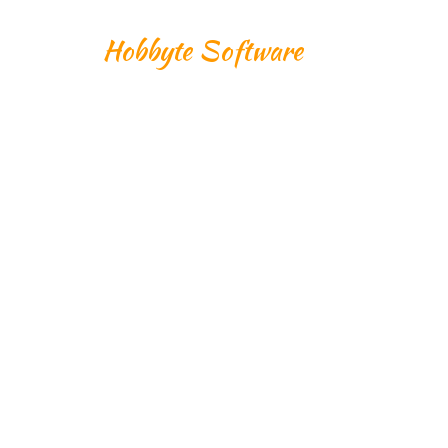
Hobbyte Software
Wel
IT'S 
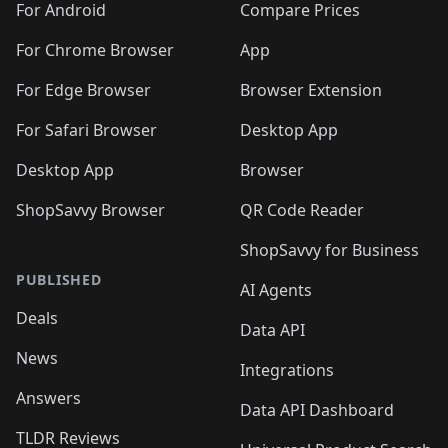
For Android
Compare Prices
For Chrome Browser
App
For Edge Browser
Browser Extension
For Safari Browser
Desktop App
Desktop App
Browser
ShopSavvy Browser
QR Code Reader
ShopSavvy for Business
PUBLISHED
AI Agents
Deals
Data API
News
Integrations
Answers
Data API Dashboard
TLDR Reviews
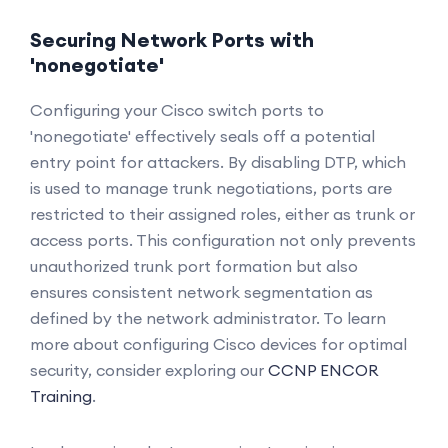
Securing Network Ports with
'nonegotiate'
Configuring your Cisco switch ports to
'nonegotiate' effectively seals off a potential
entry point for attackers. By disabling DTP, which
is used to manage trunk negotiations, ports are
restricted to their assigned roles, either as trunk or
access ports. This configuration not only prevents
unauthorized trunk port formation but also
ensures consistent network segmentation as
defined by the network administrator. To learn
more about configuring Cisco devices for optimal
security, consider exploring our
CCNP ENCOR
Training
.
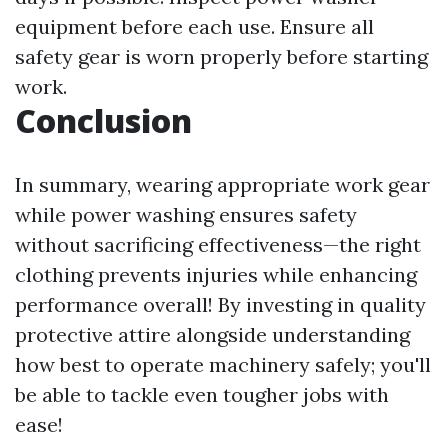
equipment before each use. Ensure all
safety gear is worn properly before starting
work.
Conclusion
In summary, wearing appropriate work gear
while power washing ensures safety
without sacrificing effectiveness—the right
clothing prevents injuries while enhancing
performance overall! By investing in quality
protective attire alongside understanding
how best to operate machinery safely; you'll
be able to tackle even tougher jobs with
ease!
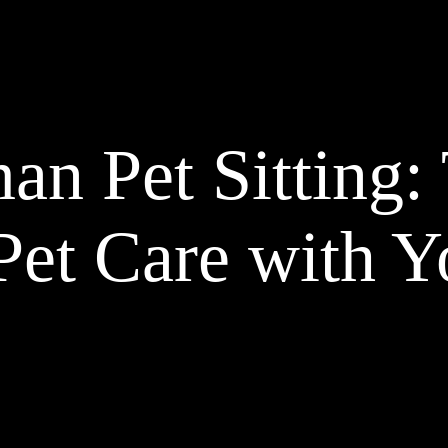
n Pet Sitting: 
Pet Care with Y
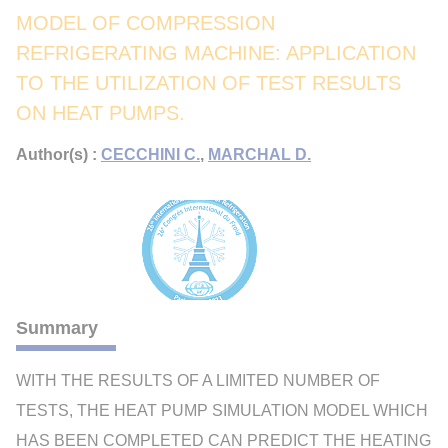
MODEL OF COMPRESSION
REFRIGERATING MACHINE: APPLICATION
TO THE UTILIZATION OF TEST RESULTS
ON HEAT PUMPS.
Author(s) :
CECCHINI C.
,
MARCHAL D.
Summary
WITH THE RESULTS OF A LIMITED NUMBER OF
TESTS, THE HEAT PUMP SIMULATION MODEL WHICH
HAS BEEN COMPLETED CAN PREDICT THE HEATING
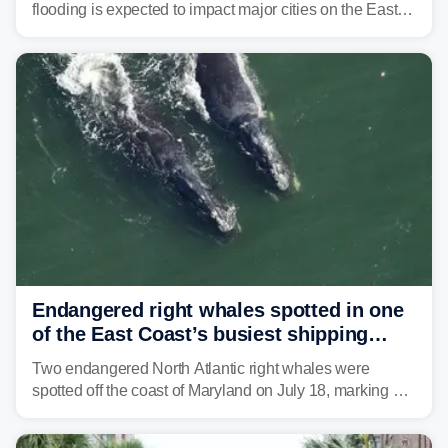
flooding is expected to impact major cities on the East
Coast to start the workweek. While the Northeast and
Mid-Atlantic will face the greatest risk for flash flooding,
tropical moisture will also fuel heavy rain and a few
strong storms from the Carolinas into Florida.
Endangered right whales spotted in one
of the East Coast’s busiest shipping
corridors
Two endangered North Atlantic right whales were
spotted off the coast of Maryland on July 18, marking a
rare sighting in one of the busiest shipping corridors in
the U.S.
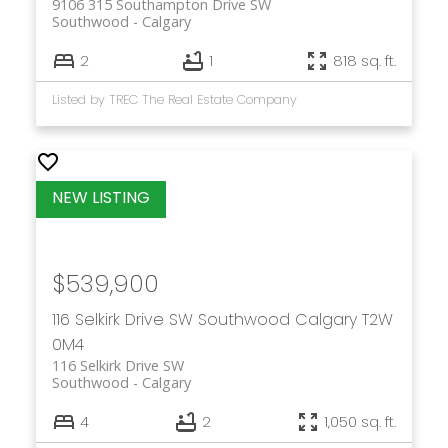
9106 315 Southampton Drive SW
Southwood
Calgary
2
1
818 sq. ft.
Listed by TREC The Real Estate Company
$539,900
116 Selkirk Drive SW
Southwood
Calgary
T2W
0M4
116 Selkirk Drive SW
Southwood
Calgary
4
2
1,050 sq. ft.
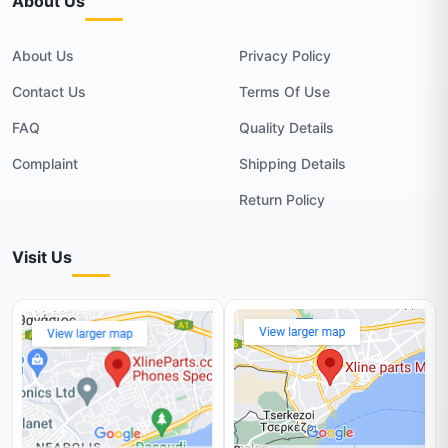
About Us
About Us
Privacy Policy
Contact Us
Terms Of Use
FAQ
Quality Details
Complaint
Shipping Details
Return Policy
Visit Us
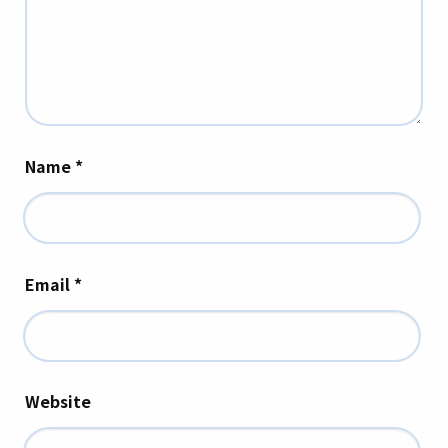
Name
*
Email
*
Website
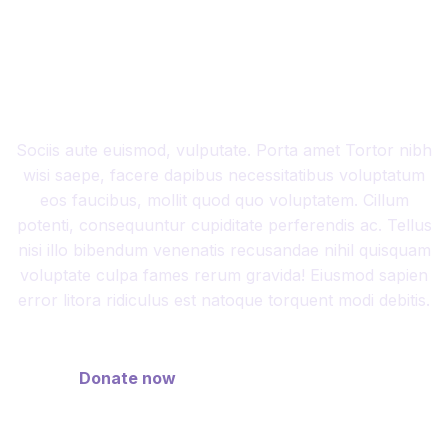
DIFFERENCE BY
MAKING AN IMPACT
Sociis aute euismod, vulputate. Porta amet Tortor nibh
wisi saepe, facere dapibus necessitatibus voluptatum
eos faucibus, mollit quod quo voluptatem. Cillum
potenti, consequuntur cupiditate perferendis ac. Tellus
nisi illo bibendum venenatis recusandae nihil quisquam
voluptate culpa fames rerum gravida! Eiusmod sapien
error litora ridiculus est natoque torquent modi debitis.
Donate now
Discover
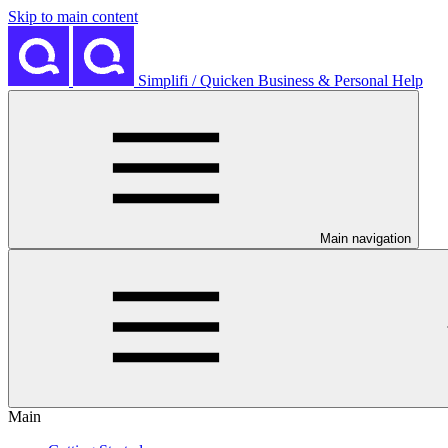
Skip to main content
Simplifi / Quicken Business & Personal Help
Main navigation
Main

- **What is being asked**: Although pictures appear among the entries, please set down only the lines from the one with "Coast to start" up to and including the one with "Shipping Details", word for word.

- **Solution for this problem**:
Coast to start the workweek. While the Northeast and
Mid-Atlantic will face the greatest risk for flash flooding,
tropical moisture will also fuel heavy rain and a few
strong storms from the Carolinas into Florida.
Endangered right whales spotted in one
of the East Coast’s busiest shipping
corridors
Two endangered North Atlantic right whales were
spotted off the coast of Maryland on July 18, marking a
rare sighting in one of the busiest shipping corridors in
the U.S.
9106 315 Southampton Drive SW
Southwood
Calgary
2
1
818 sq. ft.
Listed by TREC The Real Estate Company
$539,900
116 Selkirk Drive SW
Southwood
Calgary
T2W
0M4
116 Selkirk Drive SW
Southwood
Calgary
4
2
1,050 sq. ft.
About Us
About Us
Privacy Policy
Contact Us
Terms Of Use
FAQ
Quality Details
Complaint
Shipping Details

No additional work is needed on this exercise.